» **Problem requirements**
The lines below, from the one holding "Clavardage avec le service à la clientèle" through the one holding "Vegas, 500 millones", are to be restated word for word, with all images left out.

» **Material for the task**
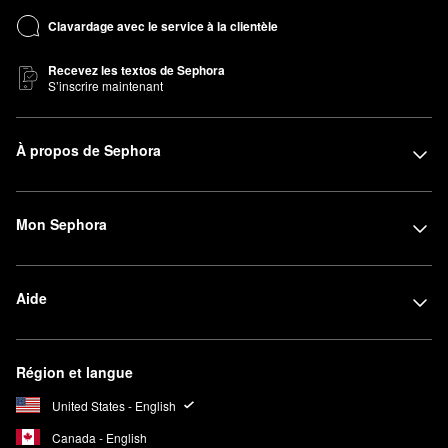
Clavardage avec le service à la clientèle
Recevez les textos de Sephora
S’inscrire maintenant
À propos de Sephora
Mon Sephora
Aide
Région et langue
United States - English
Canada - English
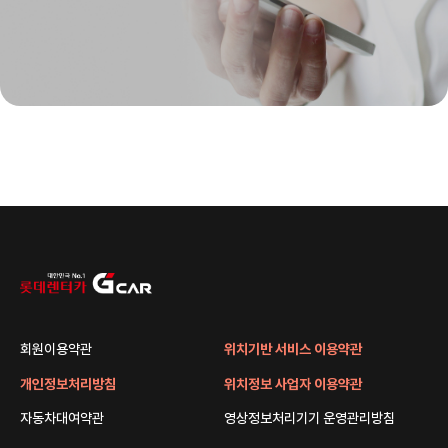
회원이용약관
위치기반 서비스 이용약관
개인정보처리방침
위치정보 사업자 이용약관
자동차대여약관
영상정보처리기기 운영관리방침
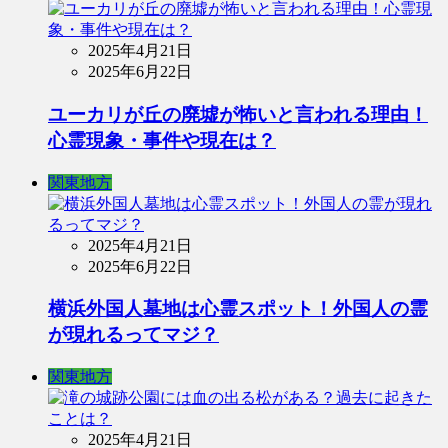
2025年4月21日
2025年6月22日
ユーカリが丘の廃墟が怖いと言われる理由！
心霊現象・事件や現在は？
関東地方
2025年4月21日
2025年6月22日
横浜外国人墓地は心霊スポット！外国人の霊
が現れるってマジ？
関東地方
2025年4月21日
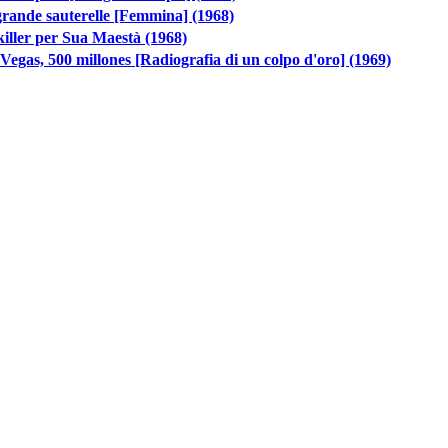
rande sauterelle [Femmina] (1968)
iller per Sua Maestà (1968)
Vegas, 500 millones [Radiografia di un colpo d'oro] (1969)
==
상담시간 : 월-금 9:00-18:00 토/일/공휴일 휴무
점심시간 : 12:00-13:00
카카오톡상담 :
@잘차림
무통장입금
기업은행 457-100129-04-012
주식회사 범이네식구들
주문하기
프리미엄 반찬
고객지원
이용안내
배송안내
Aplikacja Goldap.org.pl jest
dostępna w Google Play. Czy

» **Answer below**
Clavardage avec le service à la clientèle
Recevez les textos de Sephora
S’inscrire maintenant
À propos de Sephora
Mon Sephora
Aide
Région et langue
United States - English
Canada - English
회원이용약관
위치기반 서비스 이용약관
개인정보처리방침
위치정보 사업자 이용약관
자동차대여약관
영상정보처리기기 운영관리방침
2025年4月21日
2025年6月22日
ユーカリが丘の廃墟が怖いと言われる理由！
心霊現象・事件や現在は？
関東地方
2025年4月21日
2025年6月22日
横浜外国人墓地は心霊スポット！外国人の霊
が現れるってマジ？
関東地方
2025年4月21日
rande sauterelle [Femmina] (1968)
iller per Sua Maestà (1968)
Vegas, 500 millones [Radiografia di un colpo d'oro] (1969)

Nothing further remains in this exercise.